### WORK TO BE COMPLETED
Report how many lines below include the string "information". Please keep the reply to that number.

(Dataset entries)
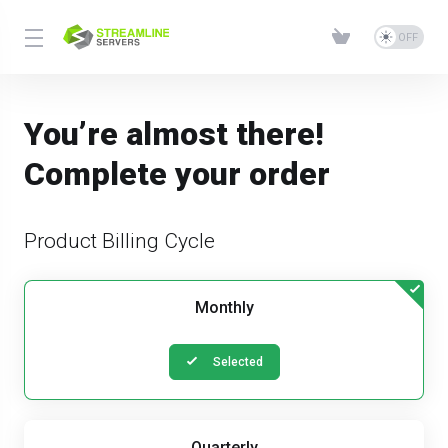
You’re almost there!
Complete your order
Product Billing Cycle
Monthly
Selected
Quarterly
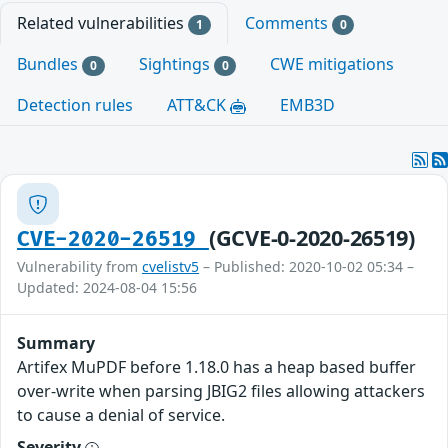
Related vulnerabilities
Comments
1
0
Bundles
Sightings
CWE mitigations
0
0
Detection rules
ATT&CK
EMB3D
(GCVE-0-2020-26519)
CVE-2020-26519
Vulnerability from
cvelistv5
– Published: 2020-10-02 05:34 –
Updated: 2024-08-04 15:56
Summary
Artifex MuPDF before 1.18.0 has a heap based buffer
over-write when parsing JBIG2 files allowing attackers
to cause a denial of service.
Severity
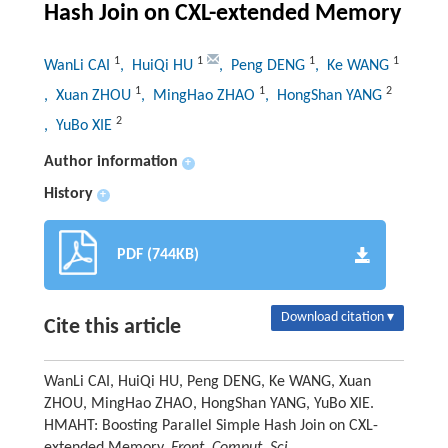
Hash Join on CXL-extended Memory
1
1
1
1
WanLi CAI
, HuiQi HU
, Peng DENG
, Ke WANG
1
1
2
, Xuan ZHOU
, MingHao ZHAO
, HongShan YANG
2
, YuBo XIE
Author information
+
History
+
PDF (744KB)
Download citation ▾
Cite this article
WanLi CAI, HuiQi HU, Peng DENG, Ke WANG, Xuan
ZHOU, MingHao ZHAO, HongShan YANG, YuBo XIE.
HMAHT: Boosting Parallel Simple Hash Join on CXL-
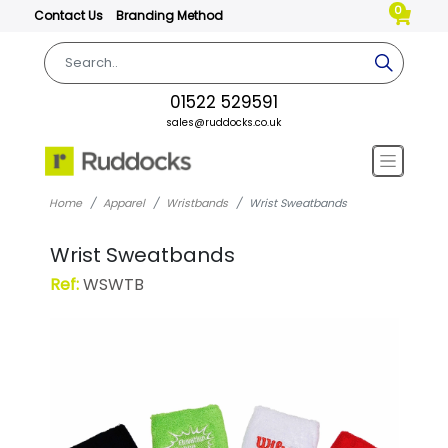
0
Contact Us
Branding Method
01522 529591
sales@ruddocks.co.uk
Home
Apparel
Wristbands
Wrist Sweatbands
Wrist Sweatbands
Ref:
WSWTB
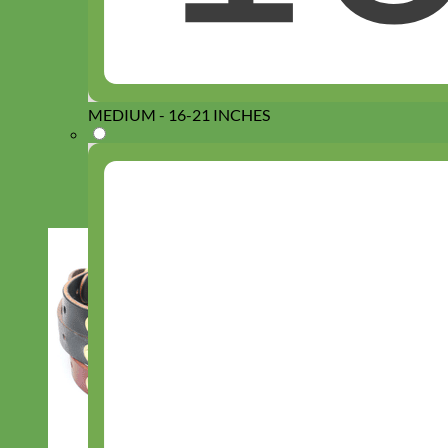
MEDIUM - 16-21 INCHES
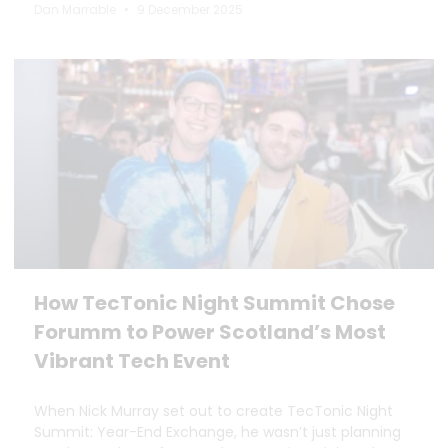
Dan Marrable
9 December 2025
How TecTonic Night Summit Chose
Forumm to Power Scotland’s Most
Vibrant Tech Event
When Nick Murray set out to create TecTonic Night
Summit: Year-End Exchange, he wasn’t just planning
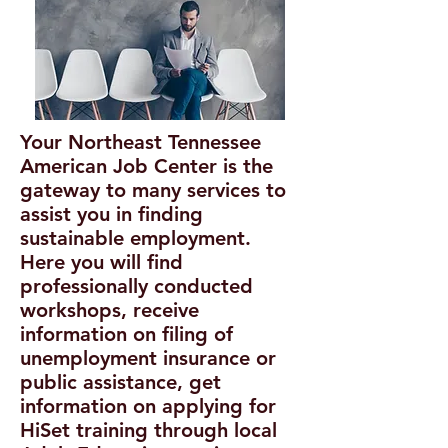
Your Northeast Tennessee
American Job Center is the
gateway to many services to
assist you in finding
sustainable employment.
Here you will find
professionally conducted
workshops, receive
information on filing of
unemployment insurance or
public assistance, get
information on applying for
HiSet training through local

### SOLUTION TO THIS EXERCISE
3